*TRY IT*
Transcribe all of the data exactly, leaving nothing out.

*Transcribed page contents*
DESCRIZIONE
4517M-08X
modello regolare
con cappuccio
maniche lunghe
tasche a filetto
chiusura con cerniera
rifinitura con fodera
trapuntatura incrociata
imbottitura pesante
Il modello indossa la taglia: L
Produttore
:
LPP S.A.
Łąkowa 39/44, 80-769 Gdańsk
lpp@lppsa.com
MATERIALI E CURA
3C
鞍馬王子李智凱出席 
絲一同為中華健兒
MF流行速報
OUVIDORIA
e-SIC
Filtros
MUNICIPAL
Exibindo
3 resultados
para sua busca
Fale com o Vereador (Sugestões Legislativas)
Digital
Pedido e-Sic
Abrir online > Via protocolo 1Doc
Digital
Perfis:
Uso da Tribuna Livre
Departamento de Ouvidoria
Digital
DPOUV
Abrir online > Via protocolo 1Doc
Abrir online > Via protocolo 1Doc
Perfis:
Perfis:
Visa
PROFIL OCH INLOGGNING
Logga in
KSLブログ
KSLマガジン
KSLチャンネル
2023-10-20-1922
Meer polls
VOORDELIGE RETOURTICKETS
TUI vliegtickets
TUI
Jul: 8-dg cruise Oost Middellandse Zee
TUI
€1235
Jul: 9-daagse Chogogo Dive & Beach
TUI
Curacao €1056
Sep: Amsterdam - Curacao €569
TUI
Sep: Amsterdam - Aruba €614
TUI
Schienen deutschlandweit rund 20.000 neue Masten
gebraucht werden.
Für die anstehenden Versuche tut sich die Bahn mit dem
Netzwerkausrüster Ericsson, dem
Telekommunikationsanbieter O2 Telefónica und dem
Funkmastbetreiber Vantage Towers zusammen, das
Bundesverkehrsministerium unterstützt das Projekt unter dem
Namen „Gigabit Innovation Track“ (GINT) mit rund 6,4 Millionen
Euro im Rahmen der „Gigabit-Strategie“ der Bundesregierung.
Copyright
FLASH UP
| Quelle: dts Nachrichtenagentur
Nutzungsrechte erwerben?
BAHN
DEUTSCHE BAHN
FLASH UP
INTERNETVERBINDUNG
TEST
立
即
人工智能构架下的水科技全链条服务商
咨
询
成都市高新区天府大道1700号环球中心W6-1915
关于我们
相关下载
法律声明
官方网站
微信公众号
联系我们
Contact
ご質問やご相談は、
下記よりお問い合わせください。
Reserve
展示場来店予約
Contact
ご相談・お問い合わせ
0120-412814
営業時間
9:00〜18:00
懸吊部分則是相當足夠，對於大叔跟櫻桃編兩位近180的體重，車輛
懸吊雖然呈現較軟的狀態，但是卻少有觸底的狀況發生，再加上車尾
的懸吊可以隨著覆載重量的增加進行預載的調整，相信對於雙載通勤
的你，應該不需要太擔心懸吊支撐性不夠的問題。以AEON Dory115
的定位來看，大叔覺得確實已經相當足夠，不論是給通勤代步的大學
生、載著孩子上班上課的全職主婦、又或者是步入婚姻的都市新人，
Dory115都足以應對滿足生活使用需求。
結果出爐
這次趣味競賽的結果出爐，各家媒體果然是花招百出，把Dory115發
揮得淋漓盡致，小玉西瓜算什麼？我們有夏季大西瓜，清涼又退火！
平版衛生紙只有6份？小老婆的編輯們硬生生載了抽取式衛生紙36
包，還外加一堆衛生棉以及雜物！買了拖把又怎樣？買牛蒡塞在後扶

*RESPONSE*
DESCRIZIONE
4517M-08X
modello regolare
con cappuccio
maniche lunghe
tasche a filetto
chiusura con cerniera
rifinitura con fodera
trapuntatura incrociata
imbottitura pesante
Il modello indossa la taglia: L
Produttore
:
LPP S.A.
Łąkowa 39/44, 80-769 Gdańsk
lpp@lppsa.com
MATERIALI E CURA
3C
鞍馬王子李智凱出席 
絲一同為中華健兒
MF流行速報
OUVIDORIA
e-SIC
Filtros
MUNICIPAL
Exibindo
3 resultados
para sua busca
Fale com o Vereador (Sugestões Legislativas)
Digital
Pedido e-Sic
Abrir online > Via protocolo 1Doc
Digital
Perfis:
Uso da Tribuna Livre
Departamento de Ouvidoria
Digital
DPOUV
Abrir online > Via protocolo 1Doc
Abrir online > Via protocolo 1Doc
Perfis:
Perfis:
Visa
PROFIL OCH INLOGGNING
Logga in
KSLブログ
KSLマガジン
KSLチャンネル
2023-10-20-1922
Meer polls
VOORDELIGE RETOURTICKETS
TUI vliegtickets
TUI
Jul: 8-dg cruise Oost Middellandse Zee
TUI
€1235
Jul: 9-daagse Chogogo Dive & Beach
TUI
Curacao €1056
Sep: Amsterdam - Curacao €569
TUI
Sep: Amsterdam - Aruba €614
TUI
Schienen deutschlandweit rund 20.000 neue Masten
gebraucht werden.
Für die anstehenden Versuche tut sich die Bahn mit dem
Netzwerkausrüster Ericsson, dem
Telekommunikationsanbieter O2 Telefónica und dem
Funkmastbetreiber Vantage Towers zusammen, das
Bundesverkehrsministerium unterstützt das Projekt unter dem
Namen „Gigabit Innovation Track“ (GINT) mit rund 6,4 Millionen
Euro im Rahmen der „Gigabit-Strategie“ der Bundesregierung.
Copyright
FLASH UP
| Quelle: dts Nachrichtenagentur
Nutzungsrechte erwerben?
BAHN
DEUTSCHE BAHN
FLASH UP
INTERNETVERBINDUNG
TEST
立
即
人工智能构架下的水科技全链条服务商
咨
询
成都市高新区天府大道1700号环球中心W6-1915
关于我们
相关下载
法律声明
官方网站
微信公众号
联系我们
Contact
ご質問やご相談は、
下記よりお問い合わせください。
Reserve
展示場来店予約
Contact
ご相談・お問い合わせ
0120-412814
営業時間
9:00〜18:00
懸吊部分則是相當足夠，對於大叔跟櫻桃編兩位近180的體重，車輛
懸吊雖然呈現較軟的狀態，但是卻少有觸底的狀況發生，再加上車尾
的懸吊可以隨著覆載重量的增加進行預載的調整，相信對於雙載通勤
的你，應該不需要太擔心懸吊支撐性不夠的問題。以AEON Dory115
的定位來看，大叔覺得確實已經相當足夠，不論是給通勤代步的大學
生、載著孩子上班上課的全職主婦、又或者是步入婚姻的都市新人，
Dory115都足以應對滿足生活使用需求。
結果出爐
這次趣味競賽的結果出爐，各家媒體果然是花招百出，把Dory115發
揮得淋漓盡致，小玉西瓜算什麼？我們有夏季大西瓜，清涼又退火！
平版衛生紙只有6份？小老婆的編輯們硬生生載了抽取式衛生紙36
包，還外加一堆衛生棉以及雜物！買了拖把又怎樣？買牛蒡塞在後扶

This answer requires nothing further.